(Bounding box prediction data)
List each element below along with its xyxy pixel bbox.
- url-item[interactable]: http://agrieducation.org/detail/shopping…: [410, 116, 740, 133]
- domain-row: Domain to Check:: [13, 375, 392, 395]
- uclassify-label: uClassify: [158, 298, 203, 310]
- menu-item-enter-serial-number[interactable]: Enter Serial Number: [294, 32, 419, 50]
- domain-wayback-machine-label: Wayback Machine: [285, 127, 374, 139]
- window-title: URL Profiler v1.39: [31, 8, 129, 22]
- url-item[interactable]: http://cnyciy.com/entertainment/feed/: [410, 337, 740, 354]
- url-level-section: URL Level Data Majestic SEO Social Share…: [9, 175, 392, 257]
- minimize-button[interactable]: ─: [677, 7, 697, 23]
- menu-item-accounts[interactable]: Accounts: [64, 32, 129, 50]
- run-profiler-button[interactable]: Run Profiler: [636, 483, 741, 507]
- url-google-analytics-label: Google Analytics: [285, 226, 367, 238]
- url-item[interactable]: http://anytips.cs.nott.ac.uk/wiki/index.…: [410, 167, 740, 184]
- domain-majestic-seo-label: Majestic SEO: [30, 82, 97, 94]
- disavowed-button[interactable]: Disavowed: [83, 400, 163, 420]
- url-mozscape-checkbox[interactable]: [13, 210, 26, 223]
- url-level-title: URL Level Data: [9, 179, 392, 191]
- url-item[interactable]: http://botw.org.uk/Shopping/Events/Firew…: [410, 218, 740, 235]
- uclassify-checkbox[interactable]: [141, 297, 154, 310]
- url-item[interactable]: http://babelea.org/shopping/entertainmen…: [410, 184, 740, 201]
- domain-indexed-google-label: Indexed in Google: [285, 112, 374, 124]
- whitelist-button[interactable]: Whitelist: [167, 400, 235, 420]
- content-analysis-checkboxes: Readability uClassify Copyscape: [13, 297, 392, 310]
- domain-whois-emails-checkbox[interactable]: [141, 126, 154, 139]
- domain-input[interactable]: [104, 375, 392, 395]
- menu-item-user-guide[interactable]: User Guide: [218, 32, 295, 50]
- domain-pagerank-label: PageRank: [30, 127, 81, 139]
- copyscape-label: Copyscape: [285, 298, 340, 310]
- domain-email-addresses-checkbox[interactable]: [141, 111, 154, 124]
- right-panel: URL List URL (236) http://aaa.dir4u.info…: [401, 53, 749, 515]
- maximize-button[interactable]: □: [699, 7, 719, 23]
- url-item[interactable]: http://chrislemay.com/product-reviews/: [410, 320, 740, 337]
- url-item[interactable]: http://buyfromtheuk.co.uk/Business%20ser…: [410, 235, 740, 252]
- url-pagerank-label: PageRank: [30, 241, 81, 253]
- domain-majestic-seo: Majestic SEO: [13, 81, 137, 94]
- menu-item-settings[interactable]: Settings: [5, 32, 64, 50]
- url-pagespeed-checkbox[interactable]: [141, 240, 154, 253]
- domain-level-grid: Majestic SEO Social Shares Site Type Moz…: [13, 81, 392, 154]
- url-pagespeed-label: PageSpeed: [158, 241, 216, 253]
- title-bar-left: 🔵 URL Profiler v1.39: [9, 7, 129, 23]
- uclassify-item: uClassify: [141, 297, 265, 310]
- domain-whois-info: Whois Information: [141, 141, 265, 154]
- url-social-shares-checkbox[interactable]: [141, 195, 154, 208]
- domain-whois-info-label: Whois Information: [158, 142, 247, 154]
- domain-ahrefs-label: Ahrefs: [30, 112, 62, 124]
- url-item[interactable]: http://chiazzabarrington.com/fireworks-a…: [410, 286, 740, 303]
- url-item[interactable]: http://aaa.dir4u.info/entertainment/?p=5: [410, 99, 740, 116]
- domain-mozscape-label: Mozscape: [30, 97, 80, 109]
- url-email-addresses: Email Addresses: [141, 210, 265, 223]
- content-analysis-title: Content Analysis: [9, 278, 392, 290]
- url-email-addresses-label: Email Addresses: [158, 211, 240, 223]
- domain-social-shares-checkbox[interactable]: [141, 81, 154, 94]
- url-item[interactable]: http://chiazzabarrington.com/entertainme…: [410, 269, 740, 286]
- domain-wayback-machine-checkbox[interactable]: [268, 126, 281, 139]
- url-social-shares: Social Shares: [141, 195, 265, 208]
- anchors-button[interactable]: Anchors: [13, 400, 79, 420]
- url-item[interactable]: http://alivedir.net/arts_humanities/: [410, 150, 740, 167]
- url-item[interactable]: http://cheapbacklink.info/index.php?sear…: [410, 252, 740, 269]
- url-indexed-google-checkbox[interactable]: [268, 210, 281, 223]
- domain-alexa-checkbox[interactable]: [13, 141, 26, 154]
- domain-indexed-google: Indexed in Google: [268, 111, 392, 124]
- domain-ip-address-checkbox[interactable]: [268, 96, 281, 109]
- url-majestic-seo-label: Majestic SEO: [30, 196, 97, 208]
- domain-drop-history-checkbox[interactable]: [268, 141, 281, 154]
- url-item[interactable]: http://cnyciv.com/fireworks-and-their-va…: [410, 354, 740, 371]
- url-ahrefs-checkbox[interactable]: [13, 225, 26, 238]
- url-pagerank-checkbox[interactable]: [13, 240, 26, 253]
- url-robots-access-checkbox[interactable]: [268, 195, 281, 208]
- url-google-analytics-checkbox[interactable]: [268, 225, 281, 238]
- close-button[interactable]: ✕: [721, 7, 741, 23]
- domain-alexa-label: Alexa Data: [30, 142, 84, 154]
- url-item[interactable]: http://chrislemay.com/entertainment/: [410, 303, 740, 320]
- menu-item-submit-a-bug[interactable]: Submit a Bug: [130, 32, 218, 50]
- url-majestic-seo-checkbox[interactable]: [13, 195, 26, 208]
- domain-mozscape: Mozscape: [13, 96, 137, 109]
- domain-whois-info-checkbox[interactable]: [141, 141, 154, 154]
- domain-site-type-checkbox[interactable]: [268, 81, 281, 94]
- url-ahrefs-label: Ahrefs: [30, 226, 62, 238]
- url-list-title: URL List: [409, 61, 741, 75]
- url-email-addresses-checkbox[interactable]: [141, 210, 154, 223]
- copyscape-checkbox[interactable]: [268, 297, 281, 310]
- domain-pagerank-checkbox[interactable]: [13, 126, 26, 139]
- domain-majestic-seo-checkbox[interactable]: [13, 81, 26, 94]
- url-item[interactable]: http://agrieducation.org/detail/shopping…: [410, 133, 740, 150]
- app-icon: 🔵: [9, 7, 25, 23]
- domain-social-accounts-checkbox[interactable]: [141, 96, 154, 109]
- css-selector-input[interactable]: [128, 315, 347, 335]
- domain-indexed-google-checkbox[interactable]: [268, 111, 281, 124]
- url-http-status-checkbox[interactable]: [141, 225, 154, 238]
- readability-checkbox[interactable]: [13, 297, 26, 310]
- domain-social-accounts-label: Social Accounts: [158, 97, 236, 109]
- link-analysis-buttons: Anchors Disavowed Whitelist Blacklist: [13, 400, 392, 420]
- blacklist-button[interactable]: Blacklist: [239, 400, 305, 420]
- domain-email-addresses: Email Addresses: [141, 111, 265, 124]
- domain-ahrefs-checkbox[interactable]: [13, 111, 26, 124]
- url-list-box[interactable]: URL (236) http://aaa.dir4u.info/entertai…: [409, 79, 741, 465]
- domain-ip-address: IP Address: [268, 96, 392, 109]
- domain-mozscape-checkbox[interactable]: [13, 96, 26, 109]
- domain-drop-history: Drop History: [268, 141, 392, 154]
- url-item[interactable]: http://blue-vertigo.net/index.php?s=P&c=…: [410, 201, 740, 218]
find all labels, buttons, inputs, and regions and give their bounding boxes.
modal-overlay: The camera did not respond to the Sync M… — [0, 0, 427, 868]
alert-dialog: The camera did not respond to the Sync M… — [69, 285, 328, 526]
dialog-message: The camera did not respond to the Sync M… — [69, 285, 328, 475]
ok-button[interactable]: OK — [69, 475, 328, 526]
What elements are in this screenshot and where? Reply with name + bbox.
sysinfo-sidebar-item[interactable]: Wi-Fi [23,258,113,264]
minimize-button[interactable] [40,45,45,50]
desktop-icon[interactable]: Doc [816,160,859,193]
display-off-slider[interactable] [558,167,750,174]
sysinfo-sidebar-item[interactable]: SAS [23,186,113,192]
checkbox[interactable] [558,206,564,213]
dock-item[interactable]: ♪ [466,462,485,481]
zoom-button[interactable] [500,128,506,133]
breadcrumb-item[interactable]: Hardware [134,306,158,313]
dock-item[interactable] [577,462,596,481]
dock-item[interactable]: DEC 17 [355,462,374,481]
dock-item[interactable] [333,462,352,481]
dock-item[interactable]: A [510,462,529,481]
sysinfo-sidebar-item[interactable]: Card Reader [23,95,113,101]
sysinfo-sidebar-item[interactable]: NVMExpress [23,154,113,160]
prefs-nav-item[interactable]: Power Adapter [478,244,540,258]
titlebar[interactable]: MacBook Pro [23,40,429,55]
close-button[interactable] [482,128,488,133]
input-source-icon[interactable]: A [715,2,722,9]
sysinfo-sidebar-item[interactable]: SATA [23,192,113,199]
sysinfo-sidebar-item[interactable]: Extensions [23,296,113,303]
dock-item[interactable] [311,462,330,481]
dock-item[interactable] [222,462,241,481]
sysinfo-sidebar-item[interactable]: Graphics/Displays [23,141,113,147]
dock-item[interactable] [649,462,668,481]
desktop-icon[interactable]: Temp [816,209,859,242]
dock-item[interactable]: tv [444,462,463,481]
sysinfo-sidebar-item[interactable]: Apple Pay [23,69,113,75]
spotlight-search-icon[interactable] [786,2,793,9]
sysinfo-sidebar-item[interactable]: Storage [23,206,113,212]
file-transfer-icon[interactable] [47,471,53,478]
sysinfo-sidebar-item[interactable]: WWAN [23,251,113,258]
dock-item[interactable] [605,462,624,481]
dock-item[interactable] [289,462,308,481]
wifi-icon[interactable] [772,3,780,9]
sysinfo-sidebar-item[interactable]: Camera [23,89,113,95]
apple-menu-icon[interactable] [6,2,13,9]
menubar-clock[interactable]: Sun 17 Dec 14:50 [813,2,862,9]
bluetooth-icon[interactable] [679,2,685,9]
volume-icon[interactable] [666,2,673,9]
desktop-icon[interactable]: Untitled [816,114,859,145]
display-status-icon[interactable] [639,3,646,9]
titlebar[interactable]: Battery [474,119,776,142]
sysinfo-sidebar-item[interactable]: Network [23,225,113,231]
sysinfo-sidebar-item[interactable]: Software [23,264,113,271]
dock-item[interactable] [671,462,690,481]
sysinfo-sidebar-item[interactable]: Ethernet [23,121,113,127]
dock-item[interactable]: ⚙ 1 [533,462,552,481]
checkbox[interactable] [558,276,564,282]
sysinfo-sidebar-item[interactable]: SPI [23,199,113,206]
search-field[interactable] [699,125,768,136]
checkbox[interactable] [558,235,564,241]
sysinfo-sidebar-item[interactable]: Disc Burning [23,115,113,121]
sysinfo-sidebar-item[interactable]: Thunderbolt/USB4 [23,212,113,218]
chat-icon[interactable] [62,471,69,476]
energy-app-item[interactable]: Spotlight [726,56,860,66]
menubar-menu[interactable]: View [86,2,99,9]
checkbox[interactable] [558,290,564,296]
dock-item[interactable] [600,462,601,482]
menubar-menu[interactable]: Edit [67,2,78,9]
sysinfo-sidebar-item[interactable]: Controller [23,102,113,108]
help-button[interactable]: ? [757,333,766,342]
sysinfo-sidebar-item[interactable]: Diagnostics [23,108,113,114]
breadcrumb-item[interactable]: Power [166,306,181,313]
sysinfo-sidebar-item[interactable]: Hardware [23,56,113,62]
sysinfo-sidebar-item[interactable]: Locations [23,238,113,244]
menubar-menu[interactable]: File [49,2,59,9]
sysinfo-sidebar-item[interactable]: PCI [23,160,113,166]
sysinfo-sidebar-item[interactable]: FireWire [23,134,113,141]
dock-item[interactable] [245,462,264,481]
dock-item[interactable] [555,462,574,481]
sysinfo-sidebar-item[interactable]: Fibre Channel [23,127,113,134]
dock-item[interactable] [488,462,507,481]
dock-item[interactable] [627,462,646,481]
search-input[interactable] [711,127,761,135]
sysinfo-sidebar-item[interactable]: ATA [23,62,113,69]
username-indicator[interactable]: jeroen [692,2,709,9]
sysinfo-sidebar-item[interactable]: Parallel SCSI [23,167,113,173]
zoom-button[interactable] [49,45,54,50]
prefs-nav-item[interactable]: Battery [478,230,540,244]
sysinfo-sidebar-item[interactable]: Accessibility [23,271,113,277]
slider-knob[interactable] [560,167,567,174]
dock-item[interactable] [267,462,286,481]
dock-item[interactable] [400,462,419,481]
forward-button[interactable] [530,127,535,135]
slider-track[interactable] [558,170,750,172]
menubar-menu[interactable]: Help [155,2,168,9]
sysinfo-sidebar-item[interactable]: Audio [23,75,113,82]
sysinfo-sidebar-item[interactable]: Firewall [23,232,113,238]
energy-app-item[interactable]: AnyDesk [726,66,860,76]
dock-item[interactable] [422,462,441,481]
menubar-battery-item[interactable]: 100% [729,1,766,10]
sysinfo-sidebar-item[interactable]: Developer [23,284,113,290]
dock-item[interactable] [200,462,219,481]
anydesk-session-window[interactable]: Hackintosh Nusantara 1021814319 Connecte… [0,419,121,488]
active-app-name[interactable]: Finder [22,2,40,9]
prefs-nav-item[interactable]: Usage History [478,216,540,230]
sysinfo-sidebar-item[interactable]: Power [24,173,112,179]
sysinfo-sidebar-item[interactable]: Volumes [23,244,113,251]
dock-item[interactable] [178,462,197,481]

■ Exercise brief: Select the lines from the entries that include the word "ahrefs".

■ Solution:
- domain-ahrefs-label: Ahrefs: [30, 112, 62, 124]
- url-ahrefs-checkbox[interactable]: [13, 225, 26, 238]
- url-ahrefs-label: Ahrefs: [30, 226, 62, 238]
- domain-ahrefs-checkbox[interactable]: [13, 111, 26, 124]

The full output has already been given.